Your kitchen must be clean and tidy, as it is, according to Vietnamese belief, the home of Ong Tao. And, you sure do not want to let the Kitchen Gods live in a messy place on such an important day. It begins with a celebration and after the ceremony finishes, the final process is fishes (gold fish and carps) being freed in a river nearby. This goes together with bags of ashes from the kitchen. Now it is a noble thought that fishes get released, as traditionally animals in general are not treated very nicely. Especially dogs and cats get tortured because then their meat “tastes better”. As I was previousy married to a Vietnamese woman, my son and I once gently released fishes into a pond. Only to be told later that we did it in the wrong location. It had to be a river!
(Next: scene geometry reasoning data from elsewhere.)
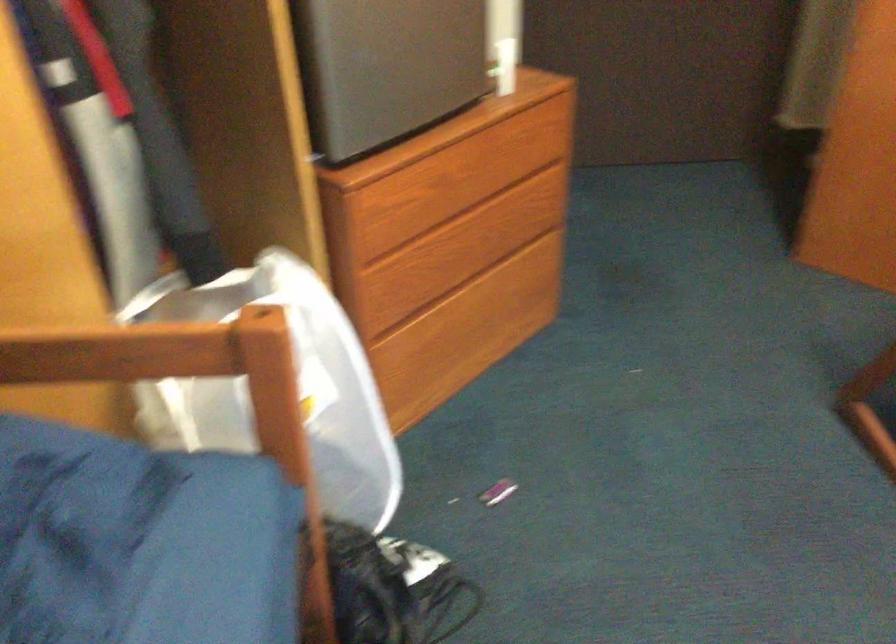 This screenshot has width=896, height=644. I want to click on white plastic bag, so click(297, 386). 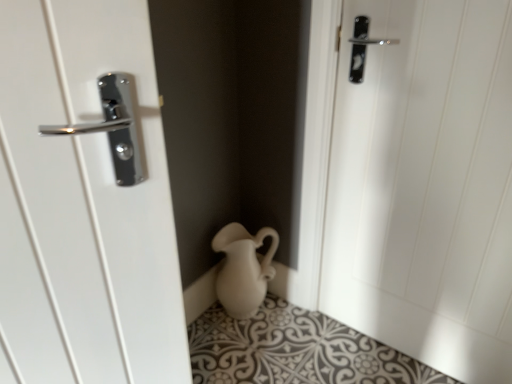 Question: Can white glossy door handle at upper center be found inside white matte jug at center?

Choices:
 (A) no
 (B) yes

Answer: (A)

Question: From the image's perspective, is white matte jug at center beneath white glossy door handle at upper center?

Choices:
 (A) no
 (B) yes

Answer: (B)

Question: Is white matte jug at center further to camera compared to white glossy door handle at upper center?

Choices:
 (A) no
 (B) yes

Answer: (B)

Question: Can you confirm if white matte jug at center is smaller than white glossy door handle at upper center?

Choices:
 (A) no
 (B) yes

Answer: (B)

Question: Does white matte jug at center have a lesser height compared to white glossy door handle at upper center?

Choices:
 (A) no
 (B) yes

Answer: (B)

Question: Is white matte jug at center bigger than white glossy door handle at upper center?

Choices:
 (A) yes
 (B) no

Answer: (B)

Question: Can we say white glossy door handle at upper center lies outside white matte jug at center?

Choices:
 (A) yes
 (B) no

Answer: (A)

Question: Is white glossy door handle at upper center aimed at white matte jug at center?

Choices:
 (A) no
 (B) yes

Answer: (A)

Question: From the image's perspective, is white glossy door handle at upper center on white matte jug at center?

Choices:
 (A) yes
 (B) no

Answer: (A)

Question: Is white matte jug at center at the back of white glossy door handle at upper center?

Choices:
 (A) no
 (B) yes

Answer: (A)

Question: Is white glossy door handle at upper center touching white matte jug at center?

Choices:
 (A) no
 (B) yes

Answer: (A)

Question: Considering the relative sizes of white glossy door handle at upper center and white matte jug at center in the image provided, is white glossy door handle at upper center smaller than white matte jug at center?

Choices:
 (A) yes
 (B) no

Answer: (B)

Question: From a real-world perspective, is white matte jug at center above or below white glossy door handle at upper center?

Choices:
 (A) below
 (B) above

Answer: (A) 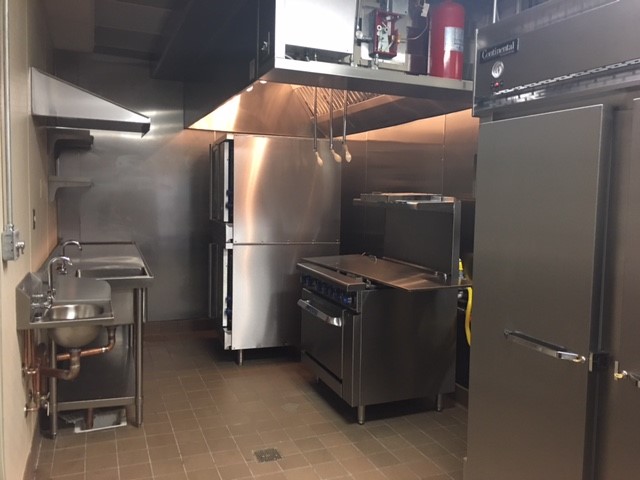 At what (x,y) coordinates should I click in order to perform the action: click on door handle. Please return your answer as a coordinate pair (x, y). The width and height of the screenshot is (640, 480). Looking at the image, I should click on click(x=536, y=339), click(x=627, y=374), click(x=317, y=315). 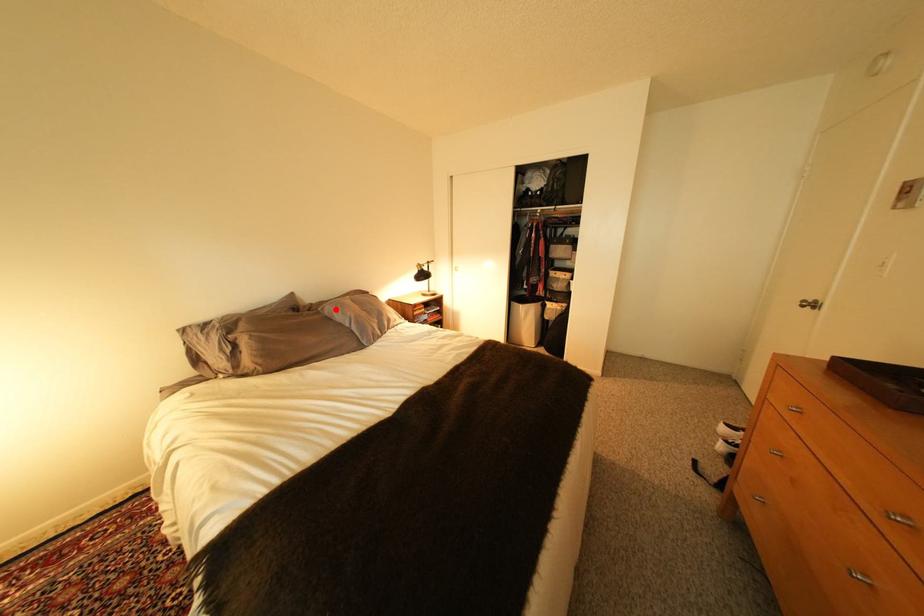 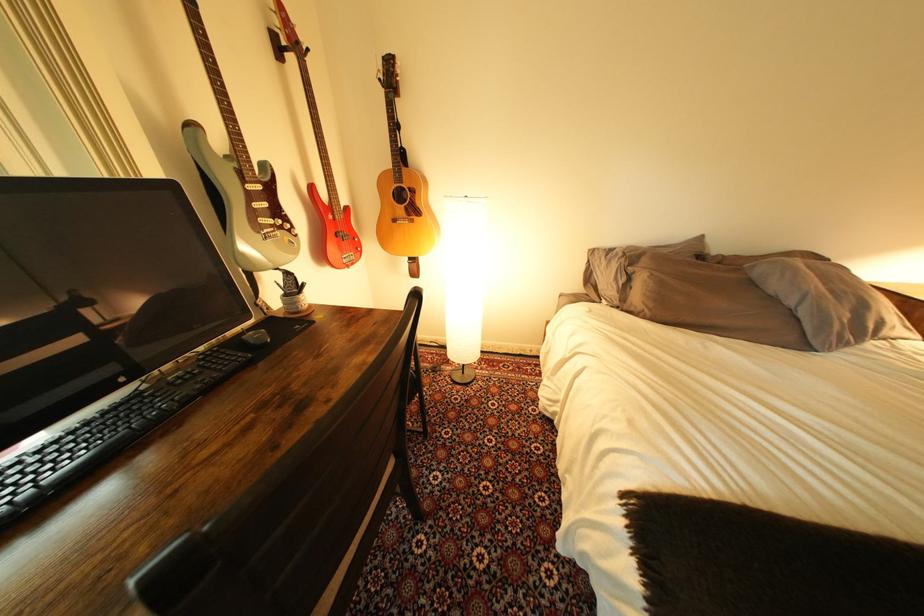 Find the pixel in the second image that matches the highlighted location in the first image.

(767, 268) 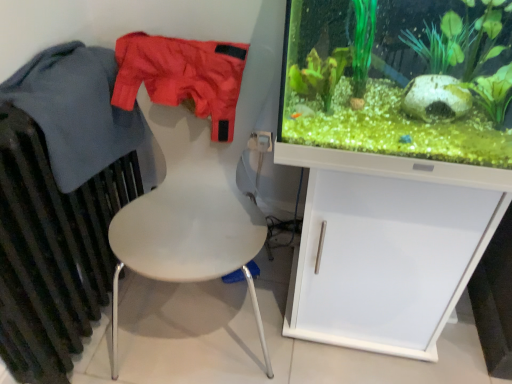 Question: From the image's perspective, is matte nylon shorts at upper left, which is the first clothing in right-to-left order, located above or below blue cotton jacket at left, the second clothing positioned from the right?

Choices:
 (A) below
 (B) above

Answer: (B)

Question: Choose the correct answer: Is matte nylon shorts at upper left, the second clothing in the left-to-right sequence, inside blue cotton jacket at left, which is counted as the first clothing, starting from the left, or outside it?

Choices:
 (A) outside
 (B) inside

Answer: (A)

Question: Estimate the real-world distances between objects in this image. Which object is closer to the green matte plant at right?

Choices:
 (A) white plastic chair at center
 (B) dark gray metallic radiator at left
 (C) blue cotton jacket at left, the second clothing positioned from the right
 (D) matte nylon shorts at upper left, the second clothing in the left-to-right sequence
 (E) white matte cabinet at right

Answer: (D)

Question: Based on their relative distances, which object is nearer to the dark gray metallic radiator at left?

Choices:
 (A) green matte plant at right
 (B) blue cotton jacket at left, the second clothing positioned from the right
 (C) white plastic chair at center
 (D) matte nylon shorts at upper left, the second clothing in the left-to-right sequence
 (E) white matte cabinet at right

Answer: (B) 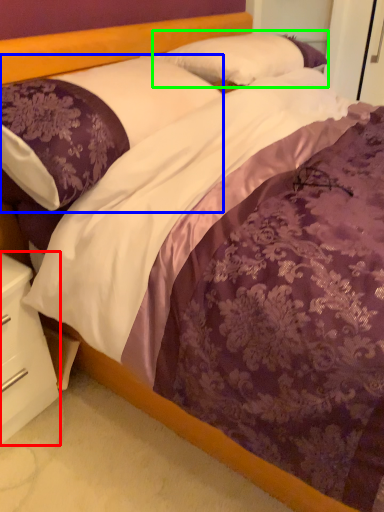 Question: Considering the real-world distances, which object is farthest from nightstand (highlighted by a red box)? pillow (highlighted by a blue box) or pillow (highlighted by a green box)?

Choices:
 (A) pillow
 (B) pillow

Answer: (B) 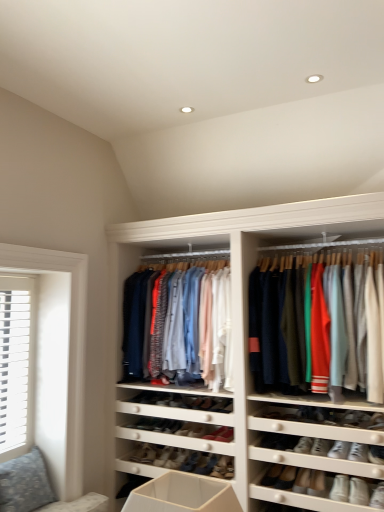 Question: Can we say matte cotton shirts at center, marked as the 2th clothing in a right-to-left arrangement, lies outside matte cotton shirts at center, acting as the 1th clothing starting from the right?

Choices:
 (A) yes
 (B) no

Answer: (A)

Question: Is matte cotton shirts at center, marked as the 2th clothing in a right-to-left arrangement, smaller than matte cotton shirts at center, acting as the 1th clothing starting from the right?

Choices:
 (A) yes
 (B) no

Answer: (A)

Question: Does matte cotton shirts at center, marked as the 2th clothing in a right-to-left arrangement, come in front of matte cotton shirts at center, acting as the 1th clothing starting from the right?

Choices:
 (A) yes
 (B) no

Answer: (B)

Question: Is matte cotton shirts at center, marked as the 2th clothing in a right-to-left arrangement, not near matte cotton shirts at center, acting as the 1th clothing starting from the right?

Choices:
 (A) yes
 (B) no

Answer: (B)

Question: Can you confirm if matte cotton shirts at center, which ranks as the 1th clothing in left-to-right order, is positioned to the left of matte cotton shirts at center, acting as the 1th clothing starting from the right?

Choices:
 (A) no
 (B) yes

Answer: (B)

Question: Do you think patterned fabric couch at lower left is within matte cotton shirts at center, arranged as the 2th clothing when viewed from the left, or outside of it?

Choices:
 (A) outside
 (B) inside

Answer: (A)

Question: In terms of size, does patterned fabric couch at lower left appear bigger or smaller than matte cotton shirts at center, acting as the 1th clothing starting from the right?

Choices:
 (A) big
 (B) small

Answer: (B)

Question: From the image's perspective, is patterned fabric couch at lower left positioned above or below matte cotton shirts at center, acting as the 1th clothing starting from the right?

Choices:
 (A) above
 (B) below

Answer: (B)

Question: Relative to matte cotton shirts at center, acting as the 1th clothing starting from the right, is patterned fabric couch at lower left in front or behind?

Choices:
 (A) front
 (B) behind

Answer: (B)

Question: Is leather sneaker at center, the 2th shoe when ordered from left to right, wider or thinner than matte cotton shirts at center, which ranks as the 1th clothing in left-to-right order?

Choices:
 (A) thin
 (B) wide

Answer: (A)

Question: Choose the correct answer: Is leather sneaker at center, the 1th shoe when ordered from bottom to top, inside matte cotton shirts at center, marked as the 2th clothing in a right-to-left arrangement, or outside it?

Choices:
 (A) outside
 (B) inside

Answer: (A)

Question: Is leather sneaker at center, the 1th shoe when ordered from bottom to top, bigger or smaller than matte cotton shirts at center, which ranks as the 1th clothing in left-to-right order?

Choices:
 (A) big
 (B) small

Answer: (B)

Question: Considering their positions, is leather sneaker at center, the 2th shoe when ordered from left to right, located in front of or behind matte cotton shirts at center, which ranks as the 1th clothing in left-to-right order?

Choices:
 (A) front
 (B) behind

Answer: (B)

Question: Looking at the image, does white slatted wood at left seem bigger or smaller compared to matte cotton shirts at center, which ranks as the 1th clothing in left-to-right order?

Choices:
 (A) big
 (B) small

Answer: (B)

Question: Is white slatted wood at left taller or shorter than matte cotton shirts at center, marked as the 2th clothing in a right-to-left arrangement?

Choices:
 (A) short
 (B) tall

Answer: (B) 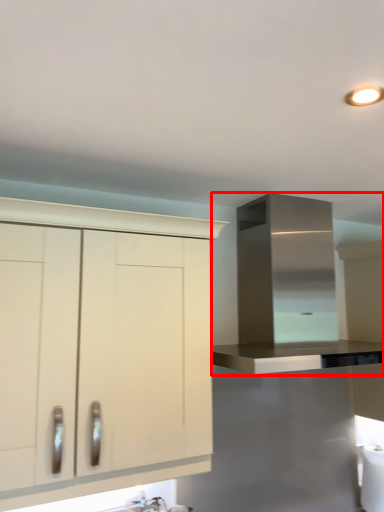 Question: Observing the image, what is the correct spatial positioning of cabinetry (annotated by the red box) in reference to cabinetry?

Choices:
 (A) left
 (B) right

Answer: (B) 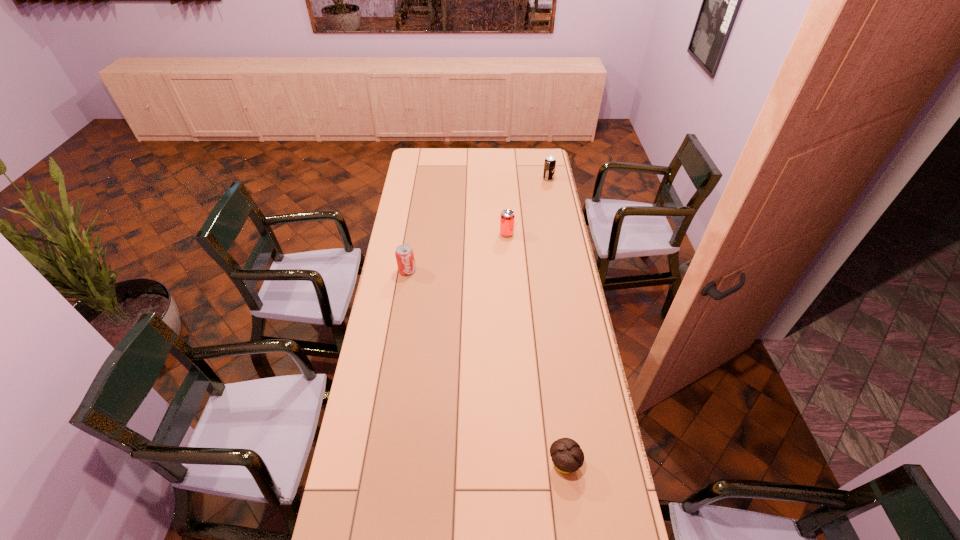 You are a GUI agent. You are given a task and a screenshot of the screen. Output one action in this format:
    pyautogui.click(x=<x>, y=<y>)
    Task: Click on the vacant space situated 0.200m on the left of the rightmost object
    Image resolution: width=960 pixels, height=540 pixels.
    Given the screenshot: What is the action you would take?
    pyautogui.click(x=507, y=179)

I want to click on vacant region located 0.260m on the left of the nearest object, so click(x=465, y=464).

Where is `object located in the left edge section of the desktop`? This screenshot has height=540, width=960. object located in the left edge section of the desktop is located at coordinates (404, 253).

The height and width of the screenshot is (540, 960). Identify the location of soda can that is at the right edge. (550, 163).

Where is `muffin located in the right edge section of the desktop`? This screenshot has height=540, width=960. muffin located in the right edge section of the desktop is located at coordinates [x=567, y=456].

The width and height of the screenshot is (960, 540). In the image, there is a desktop. What are the coordinates of `vacant space at the far edge` in the screenshot? It's located at (502, 160).

Where is `free space at the left edge of the desktop`? This screenshot has height=540, width=960. free space at the left edge of the desktop is located at coordinates (390, 261).

I want to click on vacant area at the right edge, so click(552, 213).

Image resolution: width=960 pixels, height=540 pixels. In order to click on unoccupied position between the leftmost object and the shortest object in this screenshot , I will do `click(486, 367)`.

Identify the location of free point between the second farthest object and the rightmost object. This screenshot has height=540, width=960. (527, 206). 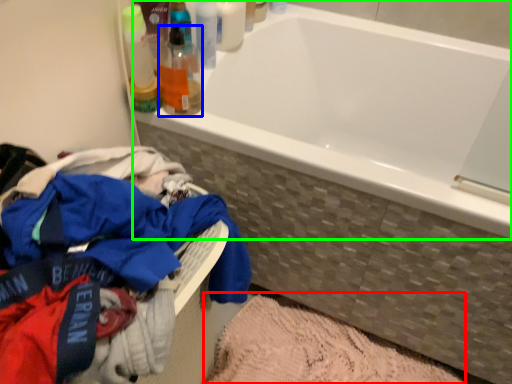 Question: Which object is the closest to the bath mat (highlighted by a red box)? Choose among these: toiletry (highlighted by a blue box) or bathtub (highlighted by a green box).

Choices:
 (A) toiletry
 (B) bathtub

Answer: (B) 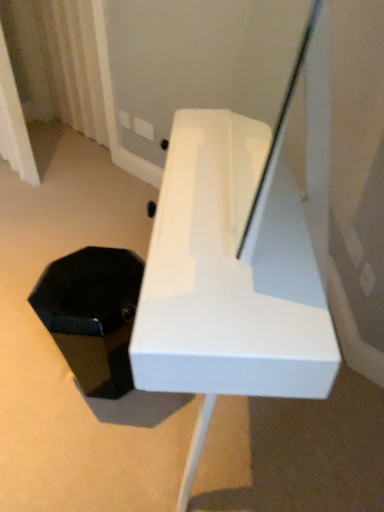 Question: Could you tell me if black matte hexagonal box at lower left is facing white glossy bench at center?

Choices:
 (A) no
 (B) yes

Answer: (B)

Question: Is black matte hexagonal box at lower left outside white glossy bench at center?

Choices:
 (A) no
 (B) yes

Answer: (B)

Question: From a real-world perspective, is black matte hexagonal box at lower left physically above white glossy bench at center?

Choices:
 (A) no
 (B) yes

Answer: (A)

Question: Is black matte hexagonal box at lower left behind white glossy bench at center?

Choices:
 (A) yes
 (B) no

Answer: (A)

Question: Does black matte hexagonal box at lower left appear on the left side of white glossy bench at center?

Choices:
 (A) no
 (B) yes

Answer: (B)

Question: Is white sheer curtain at upper left inside or outside of white glossy bench at center?

Choices:
 (A) outside
 (B) inside

Answer: (A)

Question: Would you say white sheer curtain at upper left is to the left or to the right of white glossy bench at center in the picture?

Choices:
 (A) left
 (B) right

Answer: (A)

Question: From a real-world perspective, is white sheer curtain at upper left physically located above or below white glossy bench at center?

Choices:
 (A) above
 (B) below

Answer: (A)

Question: Is point (92, 35) closer or farther from the camera than point (210, 114)?

Choices:
 (A) closer
 (B) farther

Answer: (B)

Question: Is white glossy bench at center wider or thinner than white sheer curtain at upper left?

Choices:
 (A) thin
 (B) wide

Answer: (B)

Question: In the image, is white glossy bench at center positioned in front of or behind white sheer curtain at upper left?

Choices:
 (A) behind
 (B) front

Answer: (B)

Question: Is point (205, 340) closer or farther from the camera than point (94, 84)?

Choices:
 (A) farther
 (B) closer

Answer: (B)

Question: Is white glossy bench at center inside or outside of white sheer curtain at upper left?

Choices:
 (A) outside
 (B) inside

Answer: (A)

Question: From the image's perspective, is white sheer curtain at upper left located above or below black matte hexagonal box at lower left?

Choices:
 (A) above
 (B) below

Answer: (A)

Question: From their relative heights in the image, would you say white sheer curtain at upper left is taller or shorter than black matte hexagonal box at lower left?

Choices:
 (A) tall
 (B) short

Answer: (A) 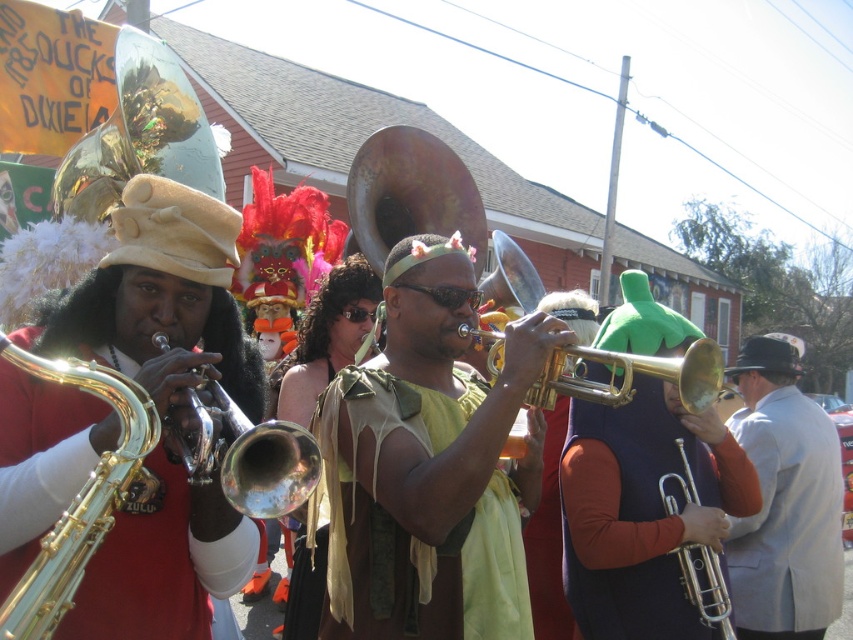 You are a photographer trying to capture a photo of the gold fabric with fringe at center and the gray wool suit at right. Based on their heights, which object should you focus on first to ensure it doesn t get cropped out?

The gold fabric with fringe at center is taller than the gray wool suit at right, so you should focus on the gold fabric with fringe at center first to ensure it doesn t get cropped out due to its greater height.

Looking at this image, you are organizing a photo shoot and need to place two props in the scene. The first prop is a large golden statue that should match the gold fabric with fringe at center, and the second is a sleek black podium for the gray wool suit at right. Given their sizes, which prop should be placed closer to the camera to maintain visual balance?

The gold fabric with fringe at center is wider than the gray wool suit at right, so the sleek black podium for the gray wool suit at right should be placed closer to the camera to balance their sizes. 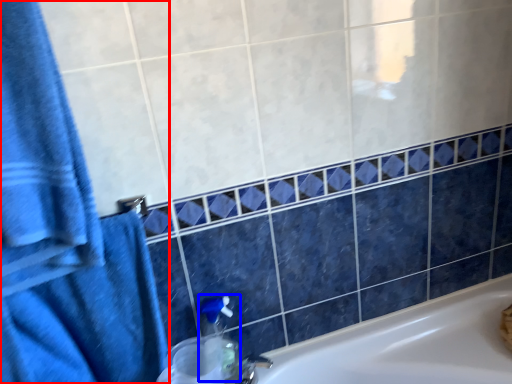 Question: Which object appears closest to the camera in this image, bath towel (highlighted by a red box) or soap dispenser (highlighted by a blue box)?

Choices:
 (A) bath towel
 (B) soap dispenser

Answer: (A) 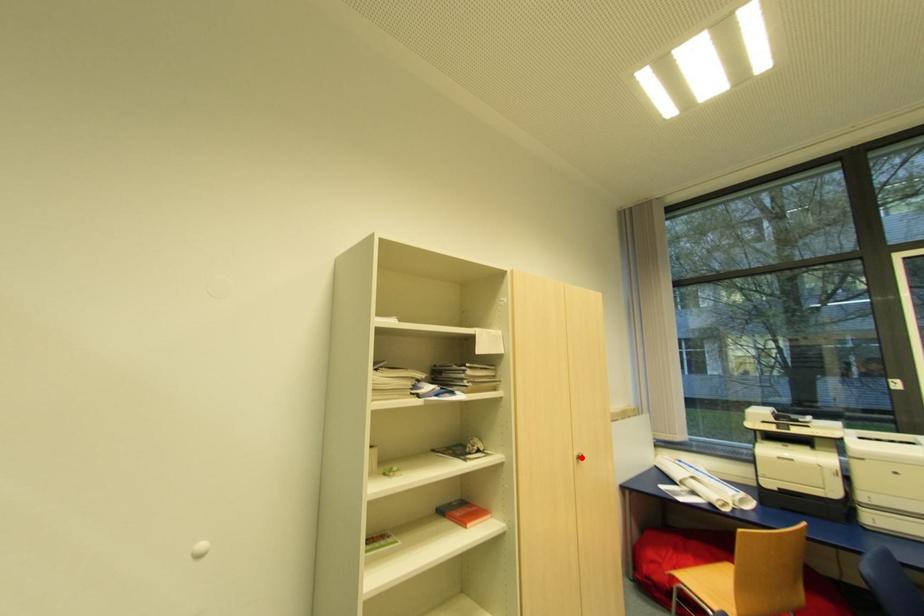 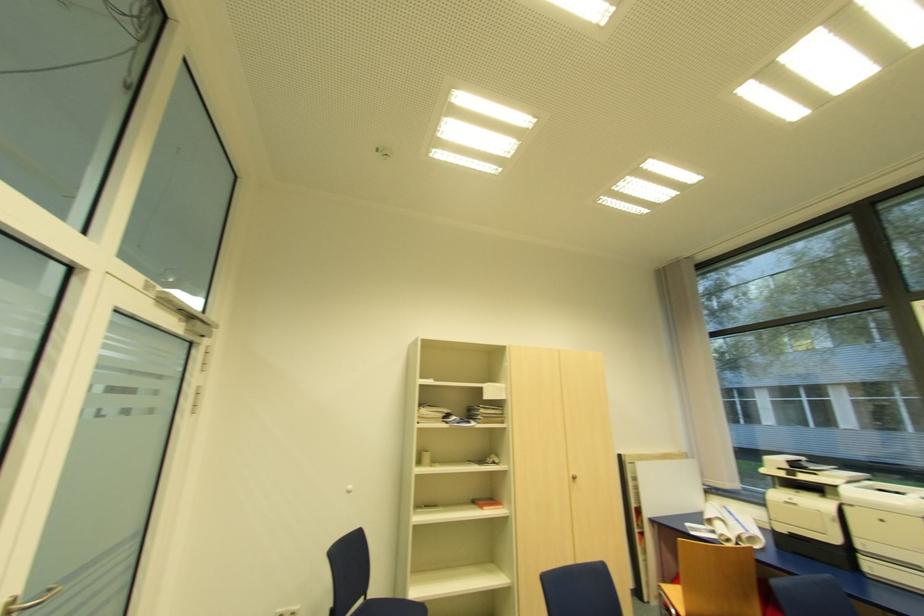 In the second image, find the point that corresponds to the highlighted location in the first image.

(576, 477) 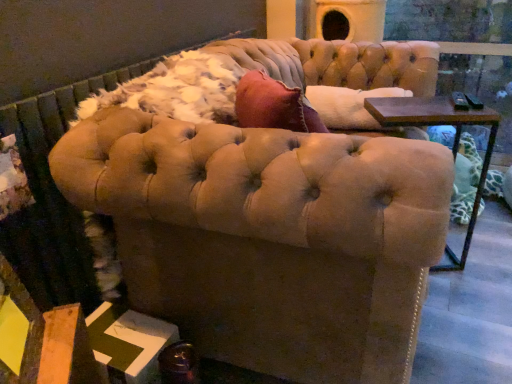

The reality was a bit shocking to an outsider like me. On a high bridge in Hanoi I witnessed plastic bags with ashes thrown into the river at great hight. And the fishes suffered the same fate. Fishes would not be able to survive the long way down and many were even still in a plastic bag, unable to escape. And some died a tragic death after they smashed on the concrete constructions at water level. Those who did empty the bags with ashes saw the ashes going into all directions because of the wind. Some released it even against the wind, covering everybody in ashes. Adding to this there was a huge amount of garbage.
There are many local customs and sometimes foreigners like me wonder what the point is when one of those customs leads to pollution and death. I am an outsider, and as a photographer I can only document and show it.